Ausgabe vom 11. Oktober 2019

Stadtbauforum und Kulturfrühstück: Hin zum Forum Recht

AUF DEM BGH-GELÄNDE wird vor dem Saal- und Schellingbau (links) über einen Neubau für das innovative, weithin ausstrahlende Forum Recht nachgedacht. Foto. Fränkle

AUF DEM BGH-GELÄNDE wird vor dem Saal- und Schellingbau (links) über einen Neubau für das innovative, weithin ausstrahlende Forum Recht nachgedacht. Foto. Fränkle

 

Diskussionen über Standort und kulturelle Bedeutung

Um das vom Bundestag beschlossene Forum Recht mit Hauptsitz in Karlsruhe, „unser tolles Projekt“, so OB Mentrup beim Stadtbauforum, ging es dort und beim Kulturfrühstück. Die Idee eines Hauses der Gerechtigkeit kam aus der Kulturhaupstadt-(KHS)-Bewerbung 2010.

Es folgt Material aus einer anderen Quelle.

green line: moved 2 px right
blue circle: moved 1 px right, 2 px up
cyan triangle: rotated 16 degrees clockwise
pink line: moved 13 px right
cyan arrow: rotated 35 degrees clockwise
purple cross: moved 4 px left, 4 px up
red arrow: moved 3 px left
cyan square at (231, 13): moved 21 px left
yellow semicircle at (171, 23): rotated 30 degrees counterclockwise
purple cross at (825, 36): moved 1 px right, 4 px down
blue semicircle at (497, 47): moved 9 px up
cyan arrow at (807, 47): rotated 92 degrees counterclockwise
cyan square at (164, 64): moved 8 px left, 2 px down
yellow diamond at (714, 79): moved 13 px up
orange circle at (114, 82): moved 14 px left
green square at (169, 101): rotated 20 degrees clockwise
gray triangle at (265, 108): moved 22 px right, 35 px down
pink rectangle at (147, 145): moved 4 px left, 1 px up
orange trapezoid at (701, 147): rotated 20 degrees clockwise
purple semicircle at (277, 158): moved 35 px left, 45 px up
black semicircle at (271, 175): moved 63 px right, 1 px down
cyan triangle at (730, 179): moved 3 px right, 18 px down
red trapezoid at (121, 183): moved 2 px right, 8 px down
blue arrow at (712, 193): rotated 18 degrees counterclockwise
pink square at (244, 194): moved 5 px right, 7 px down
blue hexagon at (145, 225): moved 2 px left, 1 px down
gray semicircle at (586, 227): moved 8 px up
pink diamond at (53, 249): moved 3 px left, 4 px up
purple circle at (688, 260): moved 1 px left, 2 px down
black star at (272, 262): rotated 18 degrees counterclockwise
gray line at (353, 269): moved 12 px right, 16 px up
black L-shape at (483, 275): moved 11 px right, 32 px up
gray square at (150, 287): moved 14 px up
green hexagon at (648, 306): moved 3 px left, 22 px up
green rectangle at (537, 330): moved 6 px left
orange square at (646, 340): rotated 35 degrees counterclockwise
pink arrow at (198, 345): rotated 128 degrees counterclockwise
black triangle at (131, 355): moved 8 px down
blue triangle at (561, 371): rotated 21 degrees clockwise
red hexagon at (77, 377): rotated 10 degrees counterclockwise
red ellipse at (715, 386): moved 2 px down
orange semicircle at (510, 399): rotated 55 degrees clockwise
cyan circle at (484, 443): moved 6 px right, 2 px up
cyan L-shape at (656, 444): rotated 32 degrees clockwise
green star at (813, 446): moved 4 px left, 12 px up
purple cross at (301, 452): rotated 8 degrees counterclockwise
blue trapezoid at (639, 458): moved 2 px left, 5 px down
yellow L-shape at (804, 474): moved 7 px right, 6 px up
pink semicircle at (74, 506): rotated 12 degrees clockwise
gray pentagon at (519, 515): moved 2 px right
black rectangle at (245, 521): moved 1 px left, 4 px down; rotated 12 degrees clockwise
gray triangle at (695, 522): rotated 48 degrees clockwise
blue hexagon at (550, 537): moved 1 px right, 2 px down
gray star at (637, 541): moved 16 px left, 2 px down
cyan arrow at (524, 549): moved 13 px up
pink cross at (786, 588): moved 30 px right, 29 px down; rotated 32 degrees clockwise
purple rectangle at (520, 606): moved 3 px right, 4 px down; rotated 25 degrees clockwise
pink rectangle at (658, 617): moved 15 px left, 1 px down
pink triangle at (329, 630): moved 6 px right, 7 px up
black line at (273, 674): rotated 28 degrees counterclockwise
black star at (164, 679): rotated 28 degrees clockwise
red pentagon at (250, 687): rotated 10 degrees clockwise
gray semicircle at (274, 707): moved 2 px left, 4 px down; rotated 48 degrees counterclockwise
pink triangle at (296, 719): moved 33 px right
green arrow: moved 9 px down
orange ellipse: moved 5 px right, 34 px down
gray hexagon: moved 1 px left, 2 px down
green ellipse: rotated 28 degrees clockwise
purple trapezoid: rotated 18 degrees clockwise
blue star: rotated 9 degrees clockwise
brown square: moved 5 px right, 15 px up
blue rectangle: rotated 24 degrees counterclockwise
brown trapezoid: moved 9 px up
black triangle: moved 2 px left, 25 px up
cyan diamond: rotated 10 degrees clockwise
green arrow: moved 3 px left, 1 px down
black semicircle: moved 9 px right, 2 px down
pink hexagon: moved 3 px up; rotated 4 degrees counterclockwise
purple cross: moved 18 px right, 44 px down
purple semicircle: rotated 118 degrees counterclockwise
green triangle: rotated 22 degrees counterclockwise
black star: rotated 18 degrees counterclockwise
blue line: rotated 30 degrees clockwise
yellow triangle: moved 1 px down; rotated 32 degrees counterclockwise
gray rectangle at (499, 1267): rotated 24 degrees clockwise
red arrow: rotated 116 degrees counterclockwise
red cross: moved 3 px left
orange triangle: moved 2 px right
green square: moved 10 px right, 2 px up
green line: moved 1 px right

Entstehen soll nun eine Institution in Karlsruhe und Leipzig, die „die Herausforderungen des Rechtsstaats erklärt“. Initiatoren des Forums Recht sind der Initiativkreis um den früheren Kulturbürgermeister Ullrich Eidenmüller, unter dessen Regie die KHS-Bewerbung lief, und der Bundesgerichtshof (BGH). Letzterer bringt das Gebäude, in dessen denkmalgeschützten, laut Mentrup „gruseligen“ Saal früher Spionage- und Terroristenprozesse liefen und das Rechthistorische Museum ein. Und will dem immer größeren Besuchspublikum etwas bieten. Beide entwickelten die Idee für einen, das Saalgebäude integrierenden Neubau an der Ecke zum Karlstor auf dem BGH-Gelände. Das Karlstor, führte Dr. Martin Wenz, Landesdenkmalamt, aus, habe eine städtebaulich besondere Lage, war im Lauf der Geschichte mit verschiedenen Bauten gefasst und sei jetzt „durch Abbrüche wahnsinnig entwertet“. Seine  jetzige Form werde der Historie nicht gerecht: „Hier fehlt ein Highlight“.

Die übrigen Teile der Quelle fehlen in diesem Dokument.